Living in an Uncertain World Part 6: Living In A Bubble
When reading the title of this blog you are probably wondering what the heck this is going to be about. You are well justified in this curiosity. During the early stages of the deterioration of my vision, I was in a constant search for “normalcy”. The questioning of “why me” and “why can’t I just be normal like everyone else” circled in my head, throwing me into a tornado of negativity. This quest for “normalcy” led me to begin questioning what is normal?
The answer to the question what is normal is one that would probably be answered differently by every single person. Is the smart kid in the class that goes home and performs science experiments for fun normal? Is the homeless man that sits for hours with a jar just hoping that someone will drop a few dollars in it normal? Is the guy that is a cross dresser normal? Is the guy in the wheelchair that has no use of his legs from a spinal cord injury normal? My answer to all of these questions is probably yes, so long as these people are comfortable in their own shoes.
Let’s look at the struggle for “normalcy” that I experienced. During the grade school years, everyone just wants to be “normal”. In reality, they are not seeking “normalcy”, they are seeking to be like everyone else because they have insecurities that others will pick on them and make fun of them if they are different. I was one of these individuals just seeking to be like everyone else. I thought of myself in the same way others thought of me. It wasn’t normal that I held the book up to my face . It wasn’t normal for me to use a monocular in the class room to attempt to see the chalkboard. It wasn’t normal to sit two feet in front of a big screen TV and it wasn’t normal that I couldn’t drive like everyone else. In my head I wasn’t “normal” and because of it I was the target of all the jokes, hazing and pranks. This really sucked and it definitely contributed to the downward spiral that made me contemplate whether life was worth living.

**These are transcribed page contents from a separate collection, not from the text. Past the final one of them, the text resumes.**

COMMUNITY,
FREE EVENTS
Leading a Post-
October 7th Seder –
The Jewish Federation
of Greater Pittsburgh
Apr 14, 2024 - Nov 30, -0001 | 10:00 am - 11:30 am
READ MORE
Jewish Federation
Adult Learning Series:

There became a point in this very low period of my life that I had a revolutionary moment that changed me. I finally realized that I will never be like everyone else and being legally blind was normal for me. This change in perception of what is “normal” is also the foundation of my CDifferentwithAaron mission. In my mind, I am “normal” and I want everyone else to “C” themselves different and be comfortable with who they are as well as be comfortable interacting with others in society that may be perceived as different.
Now, the reason this blog is named “Living in a Bubble” is because I live in a world where everyone else sees just like me. In my mind, I am normal like everyone else. The good thing about this mindset is that it eliminates the ability to make excuses and throw a pity party. Ideas such as,“They can see so its easier for them” or “Others should feel bad for me because I was given a crappy situation,” are thrown out the window. I am normal just like everyone else. I may need some accommodations and adaptations to complete some tasks but the end result is the same. “Normal,” is a perception not a status.
My challenge to each of you reading this blog is to throw out the "why can't I be like that person?" or "If I didn't have this debilitating condition I would be able to do so much more." These questions just wastes your time. I used to flood my brain with these type of thoughts and questions and all I was doing was filling my head with garbage. The reality is, "You are who you are," and questioning this or feeling bad about it only leads to depressive and self defeating thoughts. I challenge you to look at your world different. Think of yourself just like everyone else If you have chronic back pain just tell yourself that everyone else also is battling through the same chronic back pain. This way you have no reason to throw a pity party or not push yourself to your potential every single day. If you are paralyzed from the waste down, use the adaptive equipment and accommodations you have learned to accomplish the same tasks that everyone does. I understand that not everyone has a spinal cord injury or an amputated leg but using this as the primary determinant to what you can accomplish is exactly what defines disability. Rather, if you look at yourself as being in the same situation as everyone else in this world, you will continue to push yourself and strive to be the best YOU can be each and everyday.
If you have to put yourself in a bubble and be a "bubble boy" like me that is totally fine. Whatever helps you to reach your own given potential is all that matters. You are only abnormal if you let what others say make you believe that you are abnormal. BE YOURSELF, NOT WHAT OTHERS WANT YOU TO BE!